Советник юстиции Венцель уже полчаса ревел имя адвоката, протискивая свое тучное тело через толкотню кабинетов в здании ландгерихта на Грюнерштрассе. Он метался по длинным коридорам, заглядывая во все двери справа и слева, во все ниши и укромные уголки, присматривался к группам за широкими столами, рыскал между шкафчиками гардероба, прижимался лбом к стеклянным дверям адвокатской библиотеки, пустынность и тишина в которой странно контрастировала с биржевой сутолокой в остальных помещениях. Он извергнул боевой клич, которым вызывал на бой всех противников скопом, собравшихся в шахматной комнате, где полным ходом шло сражение на многих досках, но не привлек к себе внимания не только игроков, но и многочисленных болельщиков. Выкликая свое «Зигмунд Кан!», прошелся вдоль телефонных будок до главного входа в адвокатское отделение, расположившееся над лестницами и галереями. Никакого Зигмунда Кана не было и в помине! Он нашел Леопольда Кана, нескольких Конов, один из которых оказался даже Зигмундом. Тот живо откликнулся и вприпрыжку кинулся вслед за мчащимся советником юстиции вверх по круто изгибающейся лестнице до зала заседаний. И только там выяснилось недоразумение, после того как Кон перебрал все двадцать три дела, которые находились у него в производстве по защите интересов картеля «Берендзен». Так что с ним пришлось расстаться в атмосфере всеобщего раздражения. А Зигмунд Кан все не объявлялся!

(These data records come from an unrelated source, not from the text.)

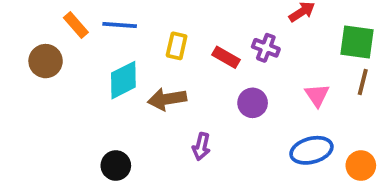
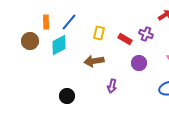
orange rectangle: (76, 25) -> (46, 22), turned 40
blue line: (120, 25) -> (69, 22), turned -54
cyan diamond: (123, 80) -> (59, 45), moved

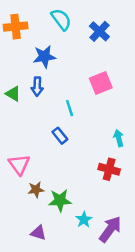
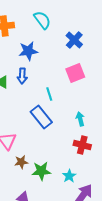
blue cross: (99, 31) -> (74, 40), moved
blue rectangle: (60, 136) -> (41, 117), size x1.6
cyan arrow: (119, 138) -> (80, 119), moved
cyan star: (84, 220) -> (69, 176), moved

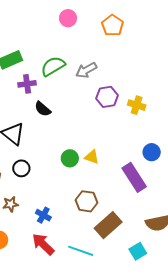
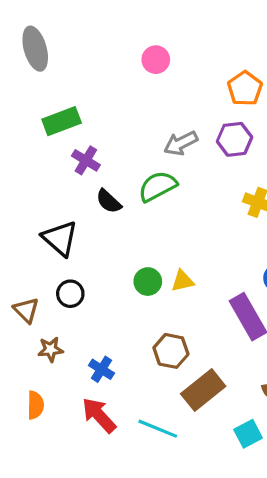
orange pentagon: (113, 25) -> (245, 88), moved
green semicircle: (53, 66) -> (158, 186), moved
purple cross: (27, 84) -> (86, 160), turned 36
purple hexagon: (107, 97) -> (234, 139), moved
yellow triangle: (92, 157) -> (183, 281), turned -35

Между тем адвокат Сигизмунд Ханк сидел в шахматной комнате, спрятав свое тщедушное тело за спинами болельщиков, сгрудившихся вокруг самой бездарной партии и следящих за ней, как загипнотизированные. Ханк прикинулся глухим и немым. Он хорошо знал, по какому поводу его ищет Венцель — это был проклятый процесс по делу об этрогах, который он как истец уже проиграл в первой инстанции. По желанию доверителя ему пришлось подать апелляцию на приговор, но его не оставляло удручающее сознание безнадежности этого дела. Да и вообще оно было ему несимпатично по ряду причин, а тут еще как назло председательствовал язвительный судья Бандман! Ханк твердо решил — если на сей раз удастся ускользнуть из лап противника и по этой уважительной причине дождаться перенесения слушания дела на другой срок — всучить защиту интересов клиента кому-нибудь из коллег.